Turns out the pocket was perfectly suited to a house key and debit card. Despite running at speed, I never felt them bouncing against my back, the pocket held them fast. I zipped around, catching new Pokémon and rebooting the app every couple of minutes, just like last summer. It felt freeing to get out and remember what outdoor cardio was like. An unusual scenario for mid February in Toronto, but so welcome. I was stoked for my feet to be hitting the pavement, to build up a sweat, controlling my breathing as my heart rate rose. My muscles pushing, pulsing to keep up speed.
Still tired from yesterday, this morning’s jog was cut short. I was tired and jogging seemed more something to work back into than hit the ground… jogging? I got maybe twenty minutes in and began to make a bee-line for home. I noticed a large cardboard box that someone had left outside their home. It was filled with used pans, baking trays and chopping boards. I’d been looking for a sturdy plastic board so I snatched it up and headed home. Walking the steps to my front door, I reached around for my pocket. It was open. I put my hand in to check. Debit card? Still there. Front door key? Absent. Bummer. I could hardly blame the pocket, could I? I sighed and mentally retraced my steps. Friends were coming over in an hour to play Magic. At least I had my phone, but with no access to my house, I’d find it hard to invite them inside. I sighed again and physically retraced my steps.

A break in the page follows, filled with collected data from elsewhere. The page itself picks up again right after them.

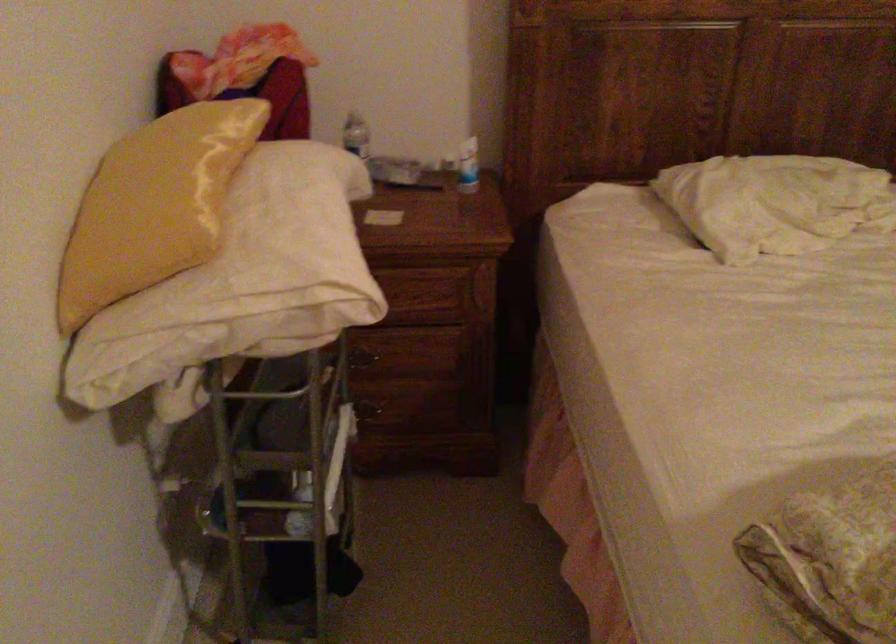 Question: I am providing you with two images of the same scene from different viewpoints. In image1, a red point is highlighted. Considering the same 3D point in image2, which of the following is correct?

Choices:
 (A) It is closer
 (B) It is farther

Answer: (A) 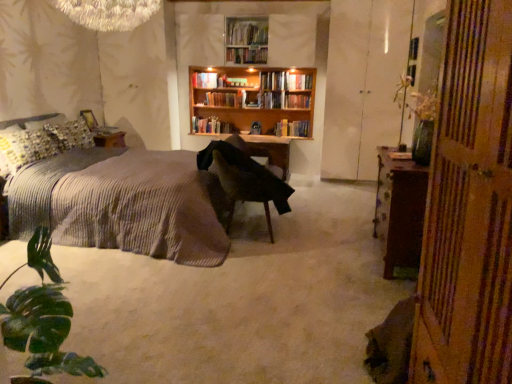 Question: In terms of width, does wooden bookshelf at center, which is counted as the 5th book, starting from the bottom, look wider or thinner when compared to green glass vase at right?

Choices:
 (A) wide
 (B) thin

Answer: (B)

Question: Considering the positions of wooden bookshelf at center, the 1th book viewed from the top, and green glass vase at right in the image, is wooden bookshelf at center, the 1th book viewed from the top, bigger or smaller than green glass vase at right?

Choices:
 (A) big
 (B) small

Answer: (B)

Question: Estimate the real-world distances between objects in this image. Which object is farther from the wooden bookshelf at upper center?

Choices:
 (A) wooden bookshelf at center, which is counted as the 5th book, starting from the bottom
 (B) hardcover book at center, positioned as the fourth book in bottom-to-top order
 (C) hardcover book at center, acting as the 4th book starting from the top
 (D) hardcover book at center, arranged as the 3th book when viewed from the top
 (E) green glass vase at right

Answer: (E)

Question: Which of these objects is positioned closest to the white glossy cabinet at right?

Choices:
 (A) black fabric chair at center
 (B) green glass vase at right
 (C) textured gray bedspread at left
 (D) brown wooden cabinet at right
 (E) wooden bookshelf at upper center

Answer: (E)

I walked slowly, casting my gaze around. I thought positively. The key was gaudily leopard patterned, something I thought was dumb when my friend had it carved, by turned out to be a great way to find it in a cluster of silver keys. Or, y’know, the footpath. I thought negatively. What if I’d already passed it and the further I walked, the more distant I was getting? I crossed the street from my house, turned a corner, crossed another street, turned another corner, crossed another street. I began to despair before chastising myself. The worst that could happen would be going to a friend’s house sweaty and waiting for my girlfriend to finish work. Really nothing worth being worried over. Plus I had a phone, debit card and shoes. Also my shirt had a pocket! I was set. I lifted my head to see my key right in the middle of a busy intersection. Perfect.
So I ended the day with a new chopping board, a pretty roughed up house key and a valuable lesson on how not to use the pocket on my weird shirt type thing. All before lunch time.